You are likely familiar with feelings of grief, but did you know that there are different variations of grief? Of course, the experience of grief is different from person to person, but sometimes grief can take a turn and become something a little different. The four most common variations of grief are disenfranchised grief, complicated grief, compounded grief, and anticipatory grief. Of the four, anticipatory grief is the most common and least concerning.
With that in mind, let’s unpack anticipatory grief so that you have a better understanding of what it is and how to cope with it.
What is Anticipatory Grief?
Anticipatory grief, also known as preparatory grief, is a type of grief that occurs before the actual loss or death of a loved one. This form of grief is a common experience among family members and friends of a terminally ill person. Anticipatory grief can be complex and challenging, as individuals may experience various emotions, including stress, sadness, anger, guilt, and anxiety.
Anticipatory grief can be a positive or a negative experience. On the one hand, having time to process the emotions of grief before the loss can spur you to make meaningful choices. For example, you could spend more time with your loved one, or take the opportunity to have meaningful conversations and say things you’ve always wanted to.
On the other hand, the stress of watching someone you love slip away a little at a time, such as with Alzheimer’s disease or cancer, can bring about feelings of helplessness, anxiety, and stress.
5 Strategies for Coping with Anticipatory Grief
If you are dealing with anticipatory grief, these five coping strategies can help you process your complex emotions and gain peace even in a difficult situation.
1. Practice Mindfulness
Anticipatory grief can be overwhelming and all-consuming. Practicing mindfulness can help you stay present and grounded. Take a few moments each day to focus on your breath and observe your thoughts and feelings without judgment.

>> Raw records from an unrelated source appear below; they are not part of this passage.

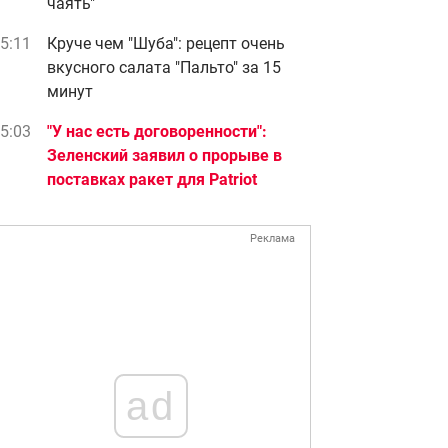
чаять"
5:11
Круче чем "Шуба": рецепт очень
вкусного салата "Пальто" за 15
минут
5:03
"У нас есть договоренности":
Зеленский заявил о прорыве в
поставках ракет для Patriot
Реклама
ad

You may reflect on the things you are grateful for learning from the person you love. What valuable lessons have they taught you? What values have they passed on that you will carry with you after they are gone? Feel free to share these thoughts with the person you love, if you can. It will mean more to them than you know!
2. Connect with Others
Anticipatory grief can feel isolating because the loss has not yet occurred. That is why reaching out to friends, family members, and mental health professionals who understand what you’re going through is so important. Understanding and acknowledging anticipatory grief can help you cope with the impending loss and find meaning and peace during a difficult time. Join a support group or seek out a therapist who can provide guidance and support throughout this journey and beyond.
3. Take Care of Yourself
Grief of any kind can be physically and emotionally exhausting. Take care of yourself by getting enough sleep, eating well, and engaging in activities that bring you joy.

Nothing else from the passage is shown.